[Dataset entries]
Content starts
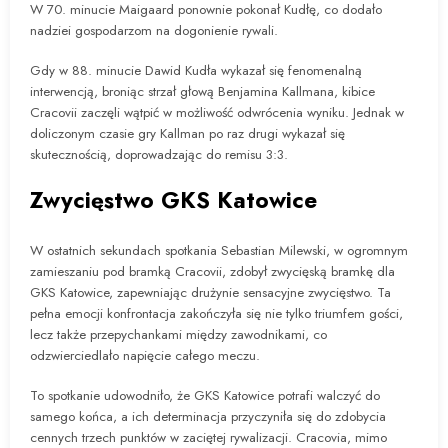
W 70. minucie Maigaard ponownie pokonał Kudłę, co dodało
nadziei gospodarzom na dogonienie rywali.
Gdy w 88. minucie Dawid Kudła wykazał się fenomenalną
interwencją, broniąc strzał głową Benjamina Kallmana, kibice
Cracovii zaczęli wątpić w możliwość odwrócenia wyniku. Jednak w
doliczonym czasie gry Kallman po raz drugi wykazał się
skutecznością, doprowadzając do remisu 3:3.
Zwycięstwo GKS Katowice
W ostatnich sekundach spotkania Sebastian Milewski, w ogromnym
zamieszaniu pod bramką Cracovii, zdobył zwycięską bramkę dla
GKS Katowice, zapewniając drużynie sensacyjne zwycięstwo. Ta
pełna emocji konfrontacja zakończyła się nie tylko triumfem gości,
lecz także przepychankami między zawodnikami, co
odzwierciedlało napięcie całego meczu.
To spotkanie udowodniło, że GKS Katowice potrafi walczyć do
samego końca, a ich determinacja przyczyniła się do zdobycia
cennych trzech punktów w zaciętej rywalizacji. Cracovia, mimo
Content ends
Wherever "Katowice" occurs in the entries above, copy the line it sits on.

### [RESPONSE FOR THIS EXERCISE]
Zwycięstwo GKS Katowice
GKS Katowice, zapewniając drużynie sensacyjne zwycięstwo. Ta
To spotkanie udowodniło, że GKS Katowice potrafi walczyć do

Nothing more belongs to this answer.